読み方 : こうせいきょうそうそがいせい
公正競争阻害性
概要
公正競争阻害性とは、事業者の行為が、市場における自由かつ公正な競争を阻害する恐れがある状態を表す性質。独占禁止法において、事業者の行為が違法となるか判断する際の重要な基準として用いられる。

独占禁止法は、市場の自由な競争を確保することを目的としている。その中で不公正な取引方法は、競争の基盤を損ない長期的・間接的に競争を阻害する行為として規制されている。事業者の行為がこれに該当するかを検討する際に問題となるのが公正競争阻害性である。

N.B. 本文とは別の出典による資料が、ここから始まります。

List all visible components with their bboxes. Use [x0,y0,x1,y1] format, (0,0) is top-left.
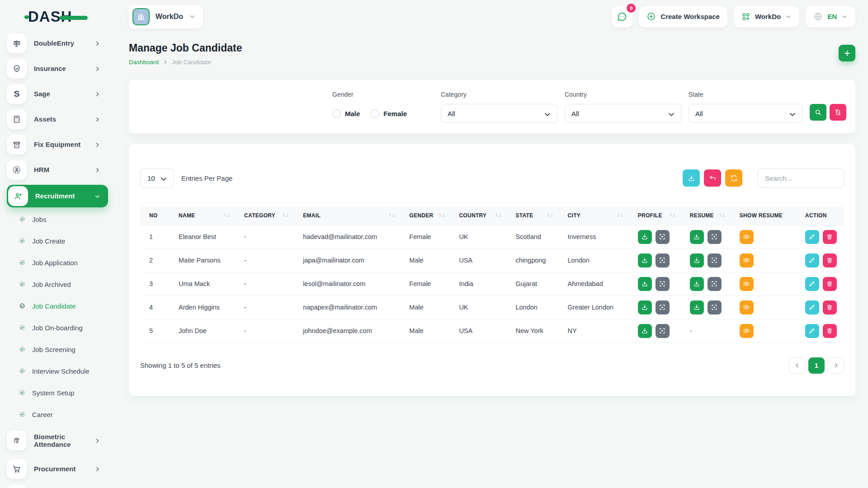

公正な競争が阻害される状況は、主に次の三つの類型に整理される。一つ目は「自由な競争の侵害」で、取引先に競合他社と取引しないよう強制したり、不当廉売で競合他社を市場から排除するなど、自由な競争が成立しなくなる状況を生じさせる行為である。
二つ目は「競争手段の不公正」で、欺瞞的な取引、不当な利益供与による顧客獲得、抱き合わせ販売など、製品や事業と無関係な競争手段を用いて市場を歪める行為である。三つ目は「自由競争基盤の侵害」で、優越的な地位を濫用して立場の弱い取引先(下請事業者、販売店など)に対して不利な取引条件を強要するなど、事業者の自由意志に基づく取引を阻害する行為である。

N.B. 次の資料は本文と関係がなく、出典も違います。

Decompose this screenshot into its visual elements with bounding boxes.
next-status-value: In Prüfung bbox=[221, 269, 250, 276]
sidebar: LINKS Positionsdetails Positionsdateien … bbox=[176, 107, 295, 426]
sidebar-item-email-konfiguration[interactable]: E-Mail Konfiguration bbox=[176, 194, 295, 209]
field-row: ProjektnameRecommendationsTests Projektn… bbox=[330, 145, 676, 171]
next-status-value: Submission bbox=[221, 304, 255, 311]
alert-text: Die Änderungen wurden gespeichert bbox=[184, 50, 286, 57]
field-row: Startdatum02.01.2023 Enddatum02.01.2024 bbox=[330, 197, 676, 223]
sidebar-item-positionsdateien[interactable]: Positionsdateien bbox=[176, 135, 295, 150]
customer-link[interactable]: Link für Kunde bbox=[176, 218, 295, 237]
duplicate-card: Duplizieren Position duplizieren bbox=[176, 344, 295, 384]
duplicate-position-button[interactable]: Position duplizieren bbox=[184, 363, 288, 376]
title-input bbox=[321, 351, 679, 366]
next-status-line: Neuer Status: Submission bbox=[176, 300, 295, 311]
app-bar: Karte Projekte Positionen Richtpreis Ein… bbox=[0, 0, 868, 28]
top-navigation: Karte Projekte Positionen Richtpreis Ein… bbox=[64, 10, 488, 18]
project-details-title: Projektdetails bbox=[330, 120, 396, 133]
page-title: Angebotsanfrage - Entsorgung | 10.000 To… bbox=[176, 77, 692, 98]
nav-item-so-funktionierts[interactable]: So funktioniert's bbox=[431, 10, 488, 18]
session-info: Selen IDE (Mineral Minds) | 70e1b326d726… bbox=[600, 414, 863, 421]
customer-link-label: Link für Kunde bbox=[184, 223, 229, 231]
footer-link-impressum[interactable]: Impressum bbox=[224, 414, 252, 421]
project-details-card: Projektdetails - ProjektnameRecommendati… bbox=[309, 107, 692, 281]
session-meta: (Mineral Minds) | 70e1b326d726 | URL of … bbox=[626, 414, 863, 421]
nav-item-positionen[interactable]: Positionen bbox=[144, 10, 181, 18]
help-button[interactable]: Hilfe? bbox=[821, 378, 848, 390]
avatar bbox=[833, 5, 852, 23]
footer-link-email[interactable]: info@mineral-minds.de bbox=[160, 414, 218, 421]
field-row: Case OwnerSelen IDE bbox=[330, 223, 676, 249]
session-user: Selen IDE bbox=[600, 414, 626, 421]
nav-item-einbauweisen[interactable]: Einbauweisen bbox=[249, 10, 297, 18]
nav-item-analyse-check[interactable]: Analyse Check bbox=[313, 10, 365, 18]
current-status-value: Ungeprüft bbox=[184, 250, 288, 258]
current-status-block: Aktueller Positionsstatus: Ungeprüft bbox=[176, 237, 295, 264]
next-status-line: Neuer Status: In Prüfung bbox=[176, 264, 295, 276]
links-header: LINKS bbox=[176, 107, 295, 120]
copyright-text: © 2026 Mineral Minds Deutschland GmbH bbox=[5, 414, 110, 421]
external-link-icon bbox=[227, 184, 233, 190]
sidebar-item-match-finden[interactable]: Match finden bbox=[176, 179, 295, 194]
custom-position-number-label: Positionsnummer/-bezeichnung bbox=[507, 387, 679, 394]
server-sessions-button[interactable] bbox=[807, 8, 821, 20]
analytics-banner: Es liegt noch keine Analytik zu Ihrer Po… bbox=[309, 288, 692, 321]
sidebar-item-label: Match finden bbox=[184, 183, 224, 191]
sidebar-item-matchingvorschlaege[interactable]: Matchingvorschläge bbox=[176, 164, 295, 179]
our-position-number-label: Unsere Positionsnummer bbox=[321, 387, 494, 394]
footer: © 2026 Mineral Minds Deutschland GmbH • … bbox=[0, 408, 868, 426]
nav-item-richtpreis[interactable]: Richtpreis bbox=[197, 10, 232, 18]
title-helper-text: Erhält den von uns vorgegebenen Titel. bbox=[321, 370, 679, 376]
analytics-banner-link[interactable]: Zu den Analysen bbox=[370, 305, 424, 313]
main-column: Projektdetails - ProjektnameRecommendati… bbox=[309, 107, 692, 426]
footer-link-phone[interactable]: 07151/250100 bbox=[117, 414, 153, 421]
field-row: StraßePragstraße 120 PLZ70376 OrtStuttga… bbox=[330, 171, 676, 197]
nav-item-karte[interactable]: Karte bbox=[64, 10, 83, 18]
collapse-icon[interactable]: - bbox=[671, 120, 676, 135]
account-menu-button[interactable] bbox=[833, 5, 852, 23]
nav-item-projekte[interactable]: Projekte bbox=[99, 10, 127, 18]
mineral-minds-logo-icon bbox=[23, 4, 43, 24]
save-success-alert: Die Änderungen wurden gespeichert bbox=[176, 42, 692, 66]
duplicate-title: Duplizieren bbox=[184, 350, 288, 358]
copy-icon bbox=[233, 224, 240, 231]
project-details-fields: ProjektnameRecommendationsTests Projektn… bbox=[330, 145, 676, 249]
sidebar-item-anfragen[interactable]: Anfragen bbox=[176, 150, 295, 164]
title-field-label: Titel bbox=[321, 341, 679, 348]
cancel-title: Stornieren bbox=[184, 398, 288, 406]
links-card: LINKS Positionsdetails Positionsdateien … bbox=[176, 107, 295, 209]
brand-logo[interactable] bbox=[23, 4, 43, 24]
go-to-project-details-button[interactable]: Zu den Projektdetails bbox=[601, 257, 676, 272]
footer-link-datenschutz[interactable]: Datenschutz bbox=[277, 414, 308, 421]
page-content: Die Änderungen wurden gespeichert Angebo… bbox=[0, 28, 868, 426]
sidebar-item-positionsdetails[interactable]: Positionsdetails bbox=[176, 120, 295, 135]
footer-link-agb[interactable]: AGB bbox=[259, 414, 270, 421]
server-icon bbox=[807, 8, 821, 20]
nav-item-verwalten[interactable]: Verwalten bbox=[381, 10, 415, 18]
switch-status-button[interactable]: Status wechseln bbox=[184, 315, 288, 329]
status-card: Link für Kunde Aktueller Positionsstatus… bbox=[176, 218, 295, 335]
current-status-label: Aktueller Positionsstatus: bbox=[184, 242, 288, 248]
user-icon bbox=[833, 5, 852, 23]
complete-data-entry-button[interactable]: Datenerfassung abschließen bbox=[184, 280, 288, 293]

公正競争阻害性の有無を判断する際には、市場構造、事業者の市場シェア、取引先への影響、競争事業者の排除の程度、参入障壁の形成状況など、多くの要素が総合的に考慮される。阻害性が認められ、独占禁止法に違反する行為が認定された場合には、公正取引委員会によって当該事業者に排除措置命令が発令される。